An accountability system based in the concept of mutuality has several characteristics:

  • It is negotiated between the stakeholders in a process that engages all the players in clarifying expectations, designing indicators of success, negotiating information flows, and building capacity.
  • Each responsibility is matched with an equal, enabling right: the right to a program that meets one’s learning needs with the responsibility to take learning seriously, for example.
  • Every player knows clearly and agrees to what is expected of them.
  • Every player has the capacity to be held and to hold others accountable.
  • Efficient and effective information flows enable all players to hold others accountable.
    Merrifield, J. (2001) "Performance Accountability: For What? To Whom? And How?” in How are We Doing? An Inquiry Guide for Adult Education Programs. Bingham, B & Ebert, O. NSCALL Teaching Training Materials. pp. 1.19-1.26.
  • Fall 2008 Activities

    Objective
    Explore and identify elements that contribute to mutual accountability (MA) and create an assessment tool on mutual accountability.

    Accomplishments

    • Regular team meetings (planning, tool development, research and review of literature, and review of preliminary findings).
    • Identified 36 useful references for tool development and MA definition.
    • Initiated tool development – focused on content, then format, approximately 90 % complete as of January 2009.
    • Meetings between team's practitioner-researcher and project manager to review accountability documents, discuss linkages between accountability expectations and in-class learner assessment, and the involvement of program staff in accountability activities.

    Objective
    Strengthen relationships and communication between delivery programs, Calgary Learns and the provincial funder, Alberta Advanced Education and Technology (AAET).

    Accomplishment
    BVC and Calgary Learns have engaged in conversations about accountability which we did not do before. This project has contributed to a sense of openness and cooperation between BVC and Calgary Learns.

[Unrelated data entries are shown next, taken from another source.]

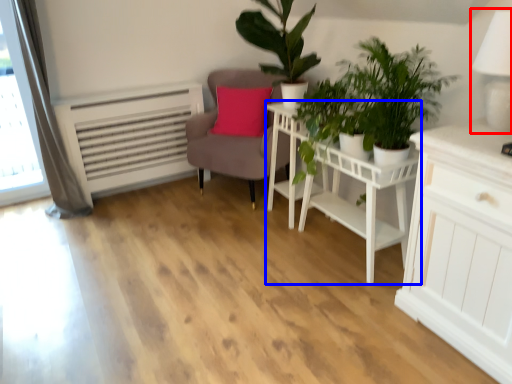 Question: Which object appears closest to the camera in this image, table lamp (highlighted by a red box) or table (highlighted by a blue box)?

Choices:
 (A) table lamp
 (B) table

Answer: (A) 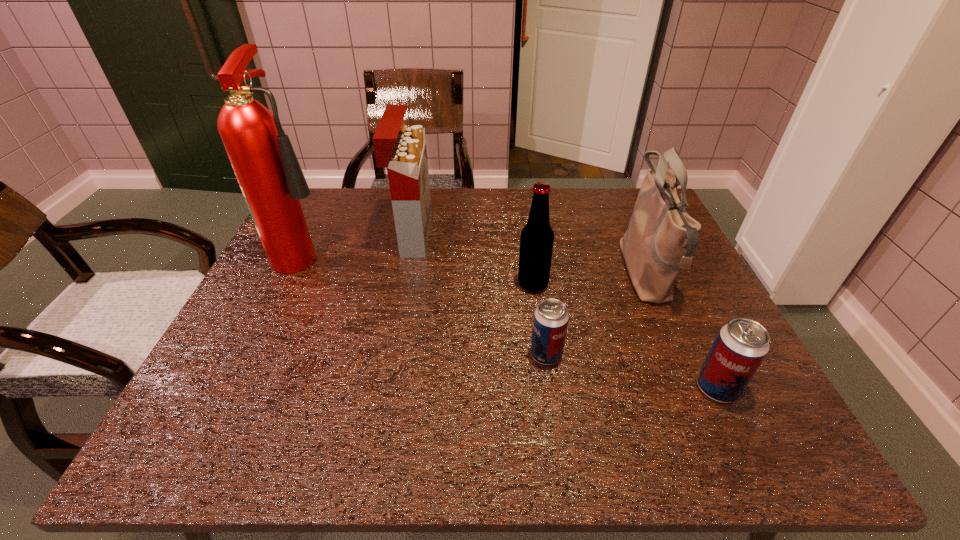 Please point out where to position a new beer can on the left to maintain spacing. Please provide its 2D coordinates. Your answer should be formatted as a tuple, i.e. [(x, y)], where the tuple contains the x and y coordinates of a point satisfying the conditions above.

[(396, 325)] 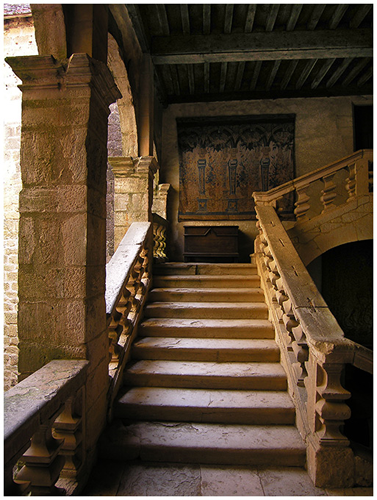 Locate an element on the screen. Image resolution: width=377 pixels, height=500 pixels. tapestry is located at coordinates (241, 165).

    Team Members' Learning

    Each of the members of our team was asked to reflect on their own learning from participating in this action research project.

    Practitioner-researcher

    I have witnessed the benefit of increased communication between the funder and the funded at the level of practitioner and funding officer. It would be nice if the tool we are developing could someday incorporate questions that instructors and learners could use to assess their communication and relationships in the classroom... A major challenge for me has been having too little time as a team to discuss our approaches to accountability. I have learned a great deal about the topic, yet it still is the tip of an iceberg; the parameters of the meanings of accountability are broad...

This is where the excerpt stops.